La Reina de Hordaz

11. Gárgolas; la orden de los Caballeros Rojos (Parte 1)

La mañana se llegó, con un dulce aroma a limón y nubes esponjosas que parecían afelpar el precioso cielo azul y colocarle un distintivo aro de espuma blanca al volcán. Era una mañana gloriosa, pero cuando Lelé escuchó las campanas de los visitantes, supo que el Conde había llegado. De pronto, toda aquella felicidad mañanera pareció avinagrarse.

—Querida Lelé —Oratzyo pasó al saloncito de visitas, aquel mismo lugar en el que él y la reina habían sellado su compromiso. «Aquí fue en donde me diste el anillo, aquí será en donde te lo voy a regresar»—, en otro momento tu mensaje me habría hecho el hombre más feliz del mundo, pero, he tenido que cancelar un importantísimo juego de cricket.

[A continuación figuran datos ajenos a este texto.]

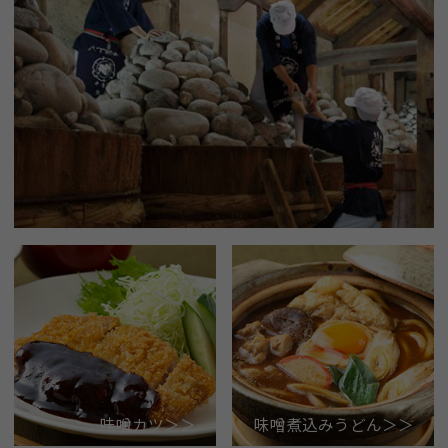
味噌カツ＞＞
味噌煮込みうどん＞＞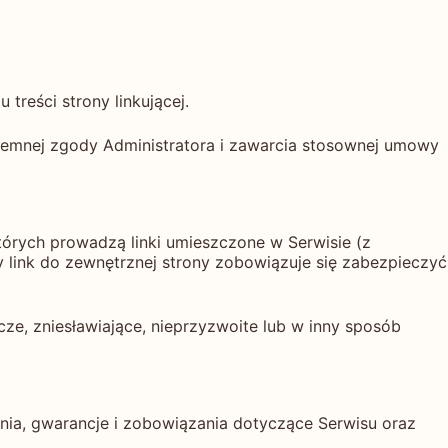
 treści strony linkującej.
isemnej zgody Administratora i zawarcia stosownej umowy
tórych prowadzą linki umieszczone w Serwisie (z
link do zewnętrznej strony zobowiązuje się zabezpieczyć
cze, zniesławiające, nieprzyzwoite lub w inny sposób
nia, gwarancje i zobowiązania dotyczące Serwisu oraz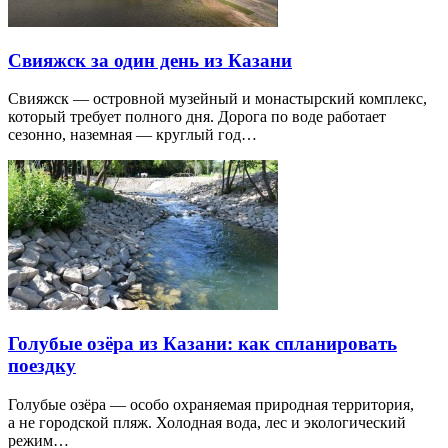
Свияжск за один день из Казани
Свияжск — островной музейный и монастырский комплекс,
который требует полного дня. Дорога по воде работает
сезонно, наземная — круглый год…
Голубые озёра из Казани: как спланировать
поездку
Голубые озёра — особо охраняемая природная территория,
а не городской пляж. Холодная вода, лес и экологический
режим…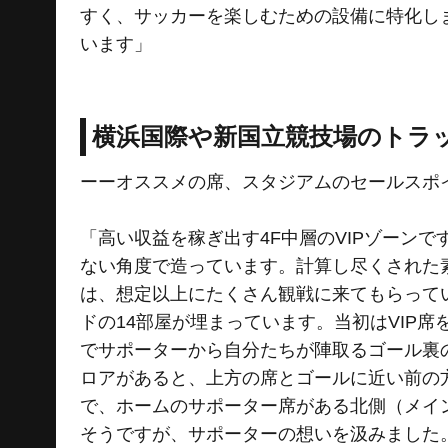
すく、サッカーを楽しむための設備に特化し
います」
横浜国際や新国立競技場のトラ
ーーオススメの席、スタジアムのセールスポ
「高い収益を稼ぎ出す4F中層のVIPゾーン
ない角度で造っています。計算し尽くされた
は、想定以上にたくさん観戦に来てもらってい
ドの14部屋が埋まっています。当初はVIP
でサポーターから自分たちが陣取るゴール裏の
ロアがあると、上方の席とゴールに近い前の
で、ホームのサポーター席がある北側（メイ
そうですが、サポーターの想いを汲みました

Y sin más, el Conde se desparramó sobre uno de los sillones, subió sus botas de montar y colocó sus brazos detrás de su nuca.

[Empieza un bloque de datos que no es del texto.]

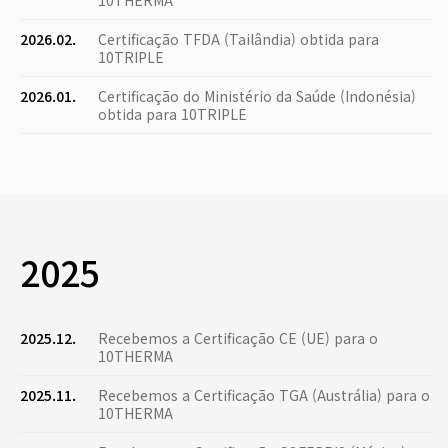
10THERMA
2026.02.
Certificação TFDA (Tailândia) obtida para
10TRIPLE
2026.01.
Certificação do Ministério da Saúde (Indonésia)
obtida para 10TRIPLE
2025
2025.12.
Recebemos a Certificação CE (UE) para o
10THERMA
2025.11.
Recebemos a Certificação TGA (Austrália) para o
10THERMA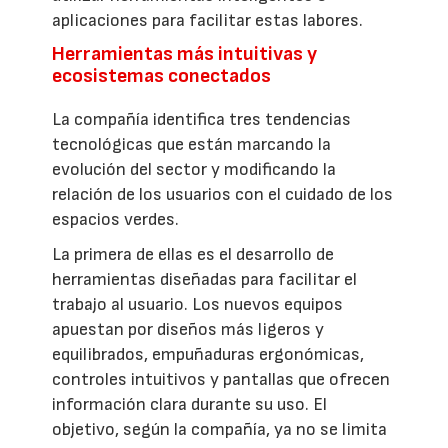
aplicaciones para facilitar estas labores.
Herramientas más intuitivas y
ecosistemas conectados
La compañía identifica tres tendencias
tecnológicas que están marcando la
evolución del sector y modificando la
relación de los usuarios con el cuidado de los
espacios verdes.
La primera de ellas es el desarrollo de
herramientas diseñadas para facilitar el
trabajo al usuario. Los nuevos equipos
apuestan por diseños más ligeros y
equilibrados, empuñaduras ergonómicas,
controles intuitivos y pantallas que ofrecen
información clara durante su uso. El
objetivo, según la compañía, ya no se limita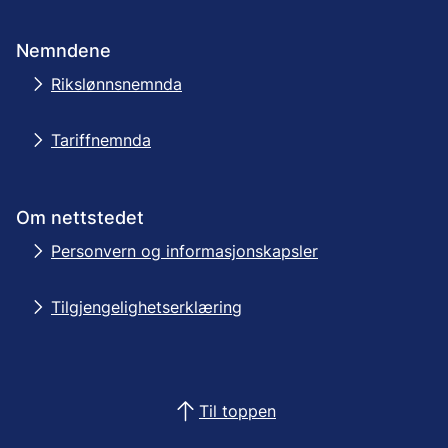
Nemndene
Rikslønnsnemnda
Tariffnemnda
Om nettstedet
Personvern og informasjonskapsler
Tilgjengelighetserklæring
Til toppen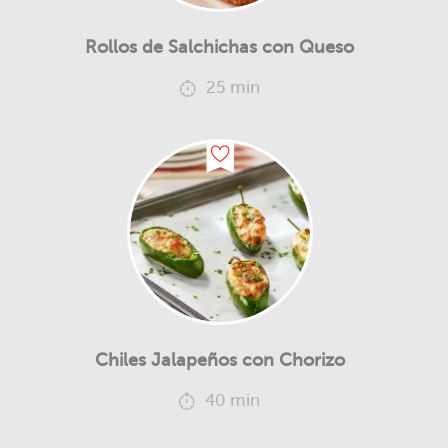
Rollos de Salchichas con Queso
25 min
Chiles Jalapeños con Chorizo
40 min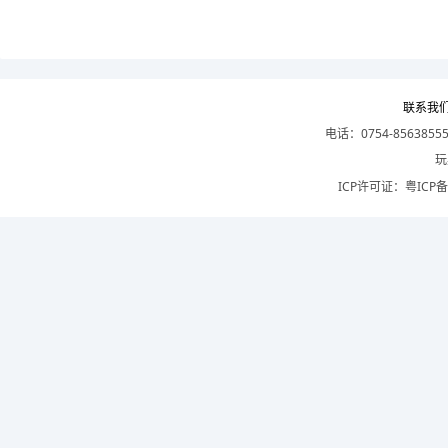
联系我
电话：0754-8563855
玩
ICP许可证：
粤ICP备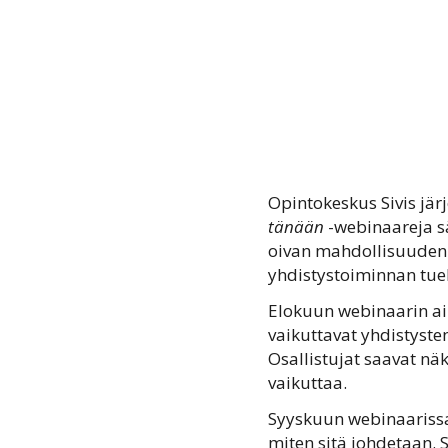
Opintokeskus Sivis jär
tänään
-webinaareja sä
oivan mahdollisuuden k
yhdistystoiminnan tuek
Elokuun webinaarin aih
vaikuttavat yhdistyst
Osallistujat saavat nä
vaikuttaa.
Syyskuun webinaarissa 
miten sitä johdetaan. 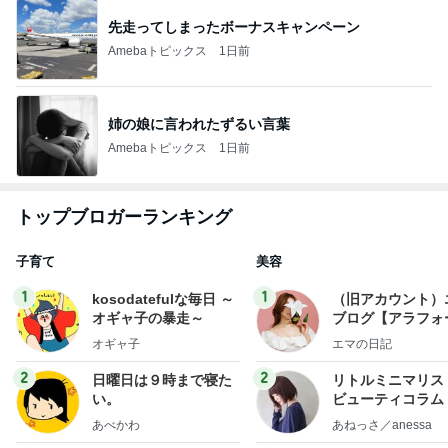
先走ってしまったボーナスキャンペーン
Amebaトピックス
1日前
姉の娘に言われたずるい言葉
Amebaトピックス
1日前
トップブロガーランキング
子育て
美容
1
1
kosodatefulな毎日 ～
（旧アカウント）
オギャ子の暴走～
ブログ【アラフォ
社売却セカンドラ
オギャ子
エマの日記
フ】
2
2
日曜日は９時まで寝た
リトルミニマリス
い。
ビューティコラム 
little minimalist'
あべかわ
あねっさ／anessa
uty colum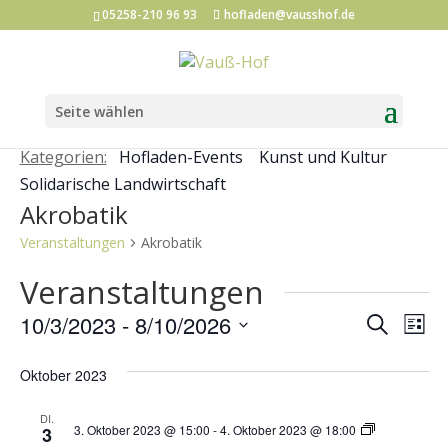
05258-210 96 93
hofladen@vausshof.de
Seite wählen
Kategorien:
Hofladen-Events
Kunst und Kultur
Solidarische Landwirtschaft
Akrobatik
Veranstaltungen
Akrobatik
Veranstaltungen
Veran
Ve
10/3/2023
 - 
8/10/2026
Suche
Liste
An
Such
Datum
Na
Oktober 2023
und
wählen.
Ansic
DI.
Vertikaltuch
3. Oktober 2023 @ 15:00
-
4. Oktober 2023 @ 18:00
3
Workshop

—No te preocupes, Oratzyo, te aseguro que jamás volverás a cancelar nada por mi culpa.

—Espero que así sea. Mis eventos son importantes, y si vas a convertirte en mi esposa, más te vale respetar eso.

Lelé sonrió, no iba a necesitar decapitarlo para hacerle daño, pues el coraje que estaba punto de hacer el pobre Conde Houlder, sería suficiente como para causarle un infarto.

—¿Sabes, Oratzyo? He estado investigando un poco y descubrí algo que se me hizo muy interesante.

—¿Qué cosa?

—Que para conservar mi corona y para que el matrimonio Ozpos no me destrone, no necesariamente necesito estar casada con un miembro de la nobleza.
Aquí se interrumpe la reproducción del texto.